The stores included an auto dealership and an appliance store where visitors could see the latest GM and Frigidaire products. Many experimental product concepts and new materials were shown that were not currently available for purchase, but became available in various ways over the next few years.
In many ways the fair pavilions more resembled a modern-day government-sponsored science fair exhibit than they resembled modern corporate advertising and sales promotions.
Not far from GM and Ford was the Chrysler exhibit group, where an audience in a theater with air conditioningthen a new technology, could watch a Plymouth being assembled in an early 3D film.
Railroads were a major form of transportation for both passengers and freight inas airlines are for passengers today. Many visitors to the fair arrived in New York by railroad, and most visitors had at least a moderate interest in the topic.
The centerpiece of the Railroad Conference exhibits on seventeen acres was "Railroads on Parade", a spectacular live drama re-enacting the birth and growth of railroads. It had music by Kurt Weil and choreography by Bill Matons.
The Italian state railways displayed one of their record-setting ETR electric multiple unit cars. At the IBM pavilion, electric typewriters and a fantastic machine called the "electric calculator" that used punched cardswere on display.The New York World’s Fair opened on May 30, which was the th anniversary of the inauguration of George Washington in New York City.
New York World's Fair in Flusing Meadows New York. Stories, photographics and a gift shop with collectibles from the '39 NY World's Fair. Shop eBay for great deals on New York World’s Fair Collectibles.

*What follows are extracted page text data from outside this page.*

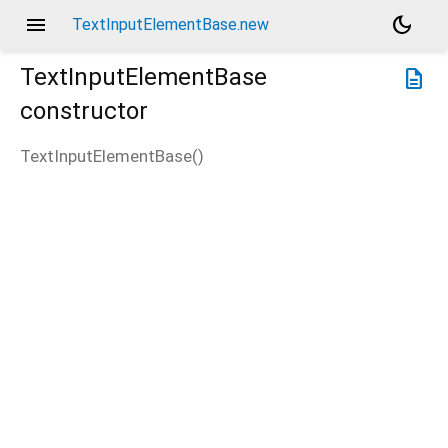
menu
dark_mode
TextInputElementBase.new
TextInputElementBase
description
constructor
TextInputElementBase
(
)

You'll find new or used products in New York World’s Fair Collectibles on eBay. Free shipping on selected items. An amazing compilation from the Worlds fair. The first three are great promotional films with sound, but its the silent amateur films that will take your breathe away.
Postcard History Series: New York's - World's Fair by Andrew F. Wood. The story of the - World's Fair as seen through many of the post cards printed.
Seventy-five years ago, on April 30, , the colossal New York World's Fair opened in what is now Flushing Meadows-Corona Park, in the borough of Queens.
The world exposition -- or "expo. Welcome to the Fair! he New York World's Fair marks a significant moment in American history. New York's World's Fair. To navigate this site, simply select one of the options from the Main Menu window located at the upper left of your screen.